Read the whole thing.

Regulation Will Kill Millions

A good point from the Fight Aging blog:

I have said in the past that, from a pure research timeline perspective, by 2040 we’ll plausibly have all the technologies needed to repair and reverse aging. Unfortunately when we look beyond the laboratory, the field is strewn with roadblocks of legislation, slowing everything down. Even the time taken for new businesses to raise capital, try, fail, and try again is less than the delays imposed by the ball and chain of regulation.

Apparently, around 100,000 people worldwide die per day from age-related diseases. If regulation postpones the achievement of acturial escape velocity by even a year, it will have killed 36.5 million people. Not quite the biggest act of democide in history, but it will be if the delay is much more than two years. In opportunity cost terms, slowing anti-aging technology is in fact much worse than was killing someone born too early to have the prospect of a radically extended lifespan.

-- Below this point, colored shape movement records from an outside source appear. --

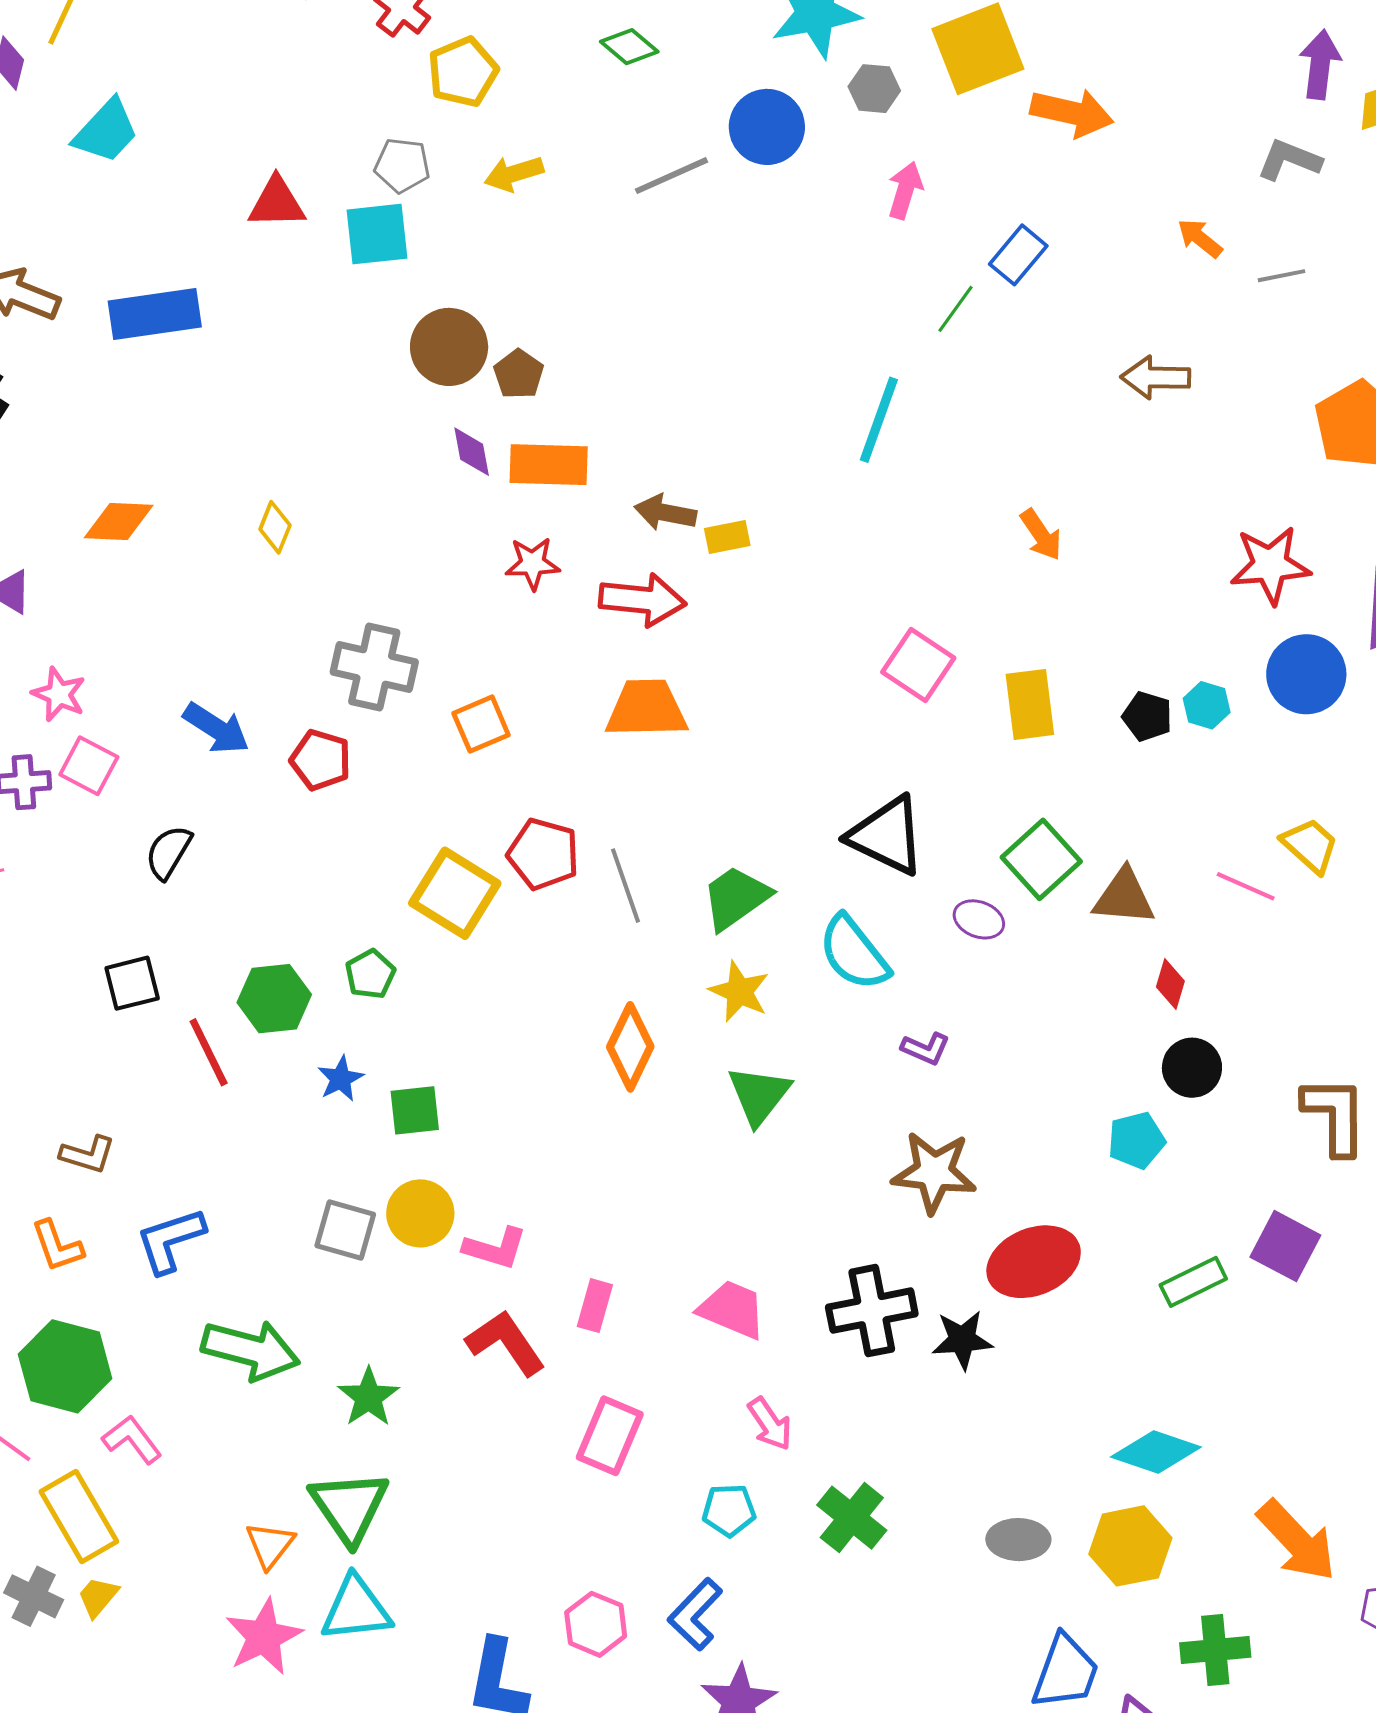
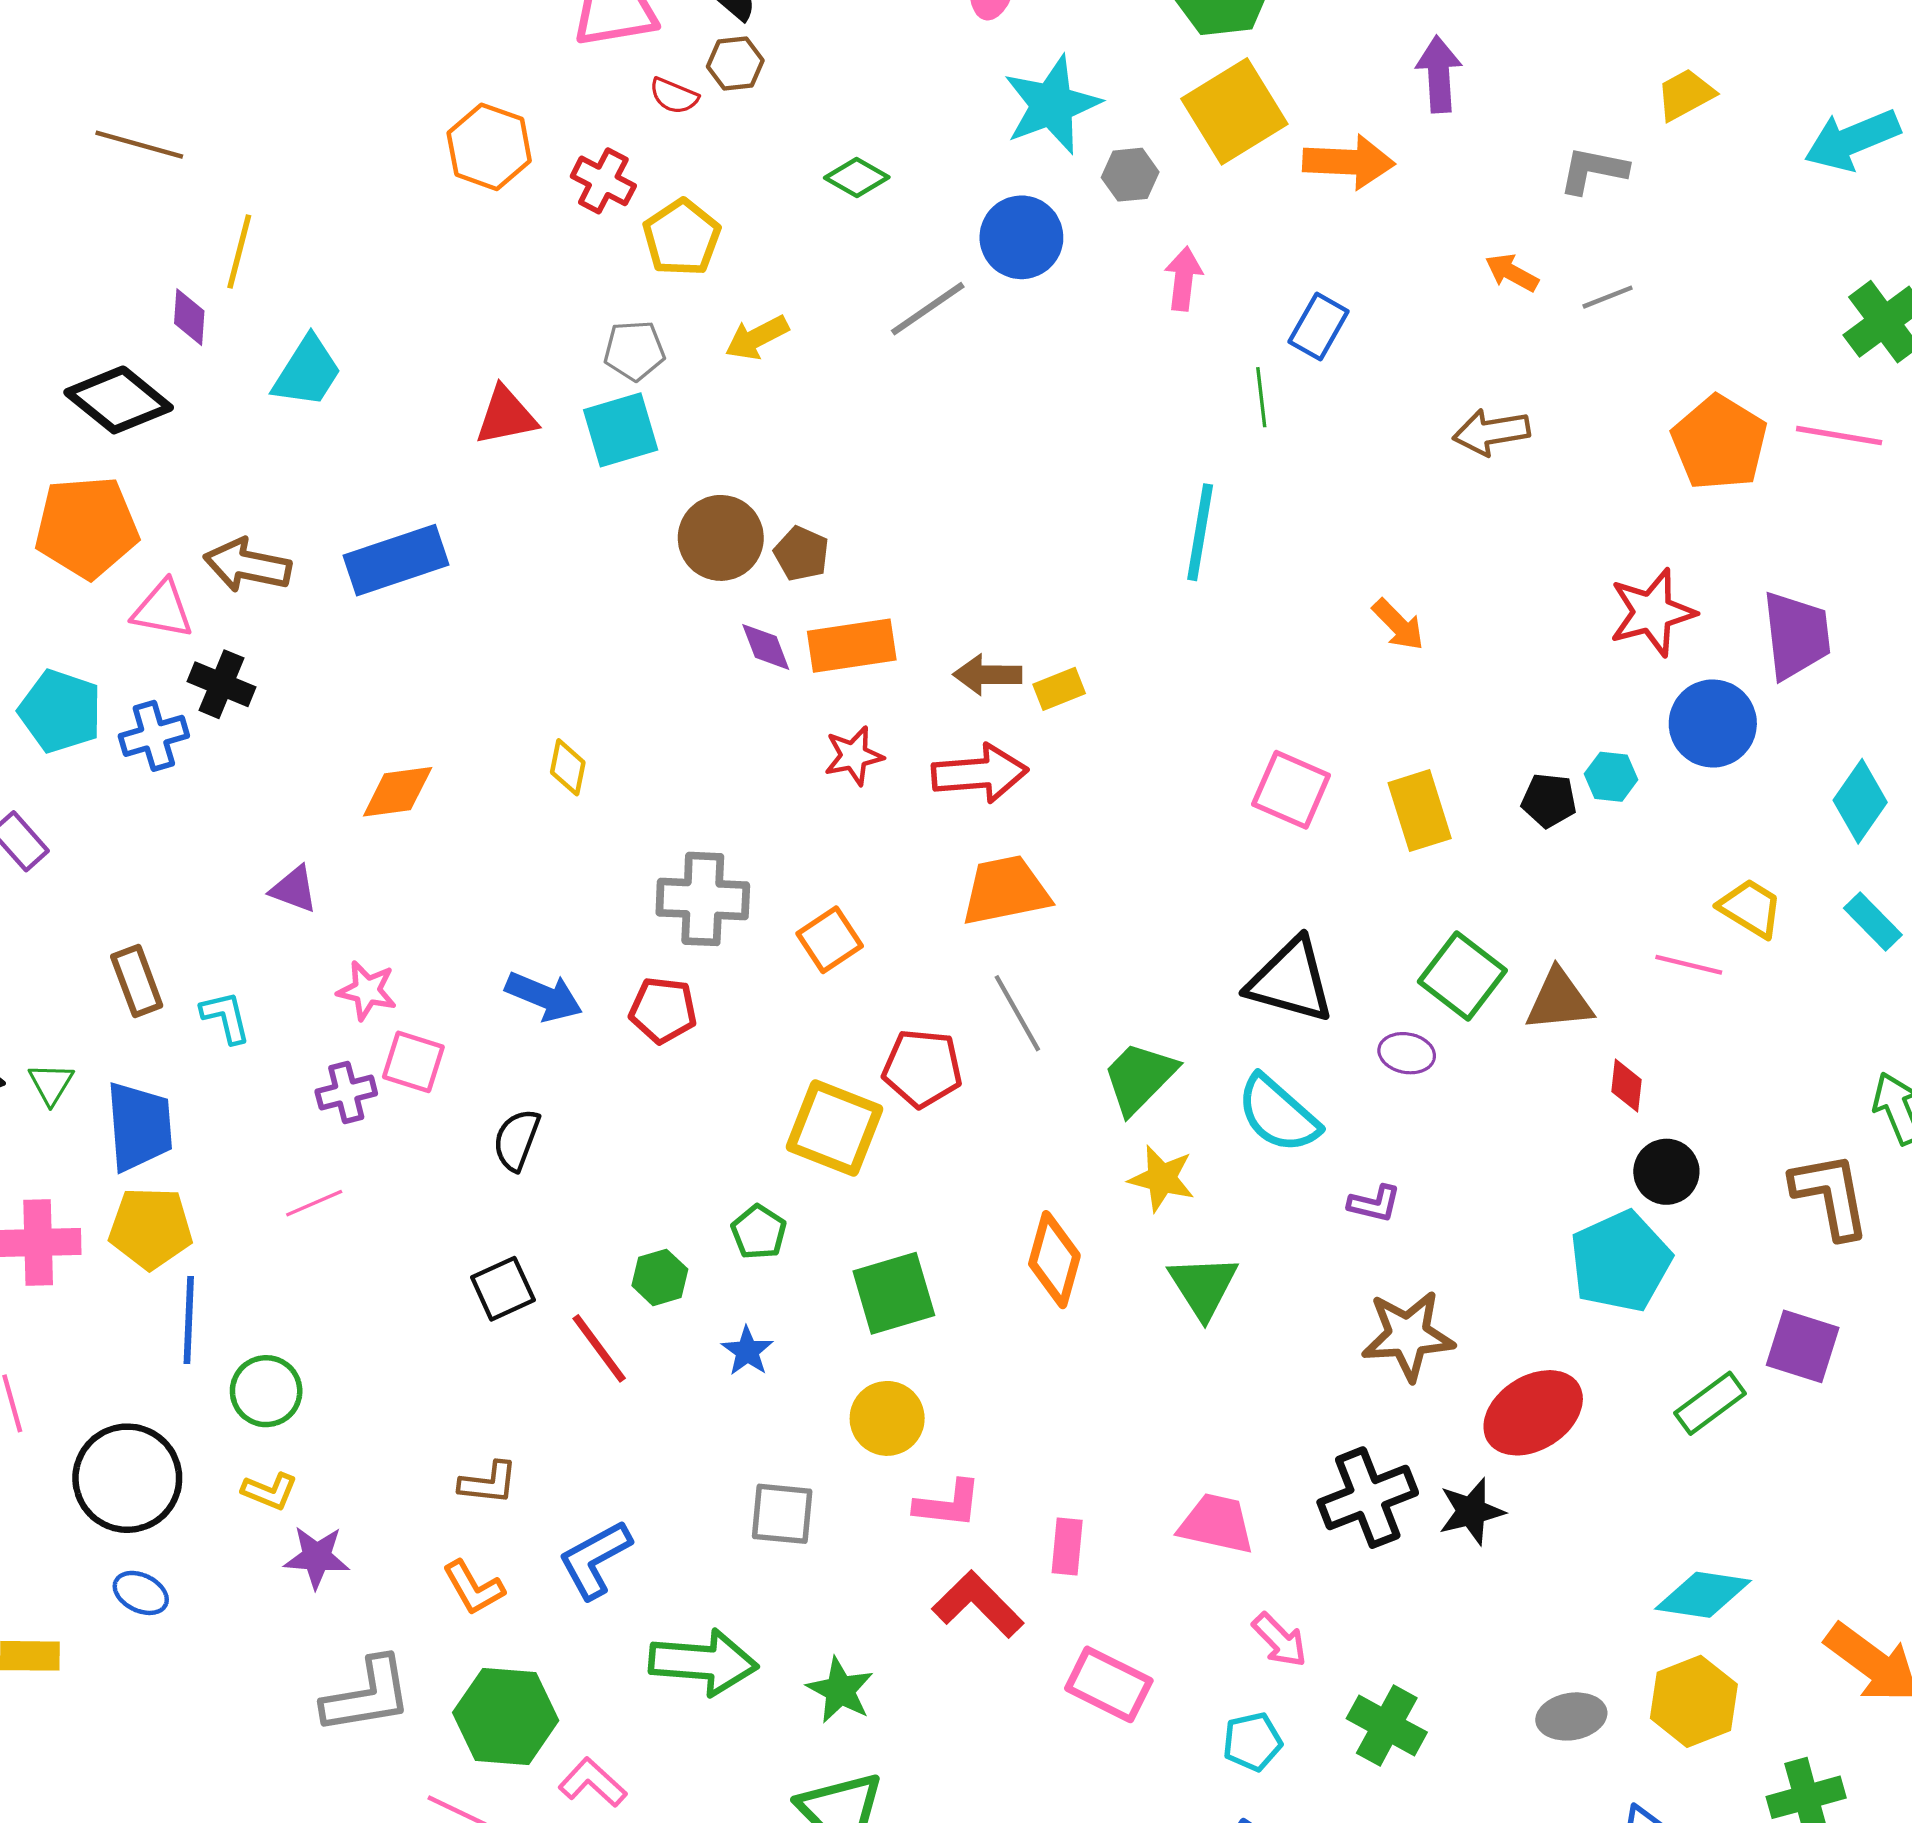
purple arrow: (1320, 64) -> (1439, 74), moved
green line: (955, 309) -> (1261, 397), turned -32
gray line: (625, 886) -> (1017, 1013), moved
green hexagon: (274, 999) -> (660, 1277), size x0.7
green square: (415, 1110) -> (894, 1293), moved, size x1.4
cyan pentagon: (1136, 1140) -> (1621, 1261), size x1.6
yellow circle: (420, 1213) -> (887, 1418), moved
pink rectangle: (610, 1436) -> (1109, 1684), turned -76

If you kill a 30 year old destined to die by the age of 90, you’re robbing him of 60 years of life. If you deny a 60 year old anti-aging technology, you could be robbing them of a thousand years of life.

This is why I get so angry at the bioconservatives wringing their hands over the intrinsic value of human nature: they are killing more people than Hitler  ever dreamed of. Of course, regulators have been mass murderers for some time.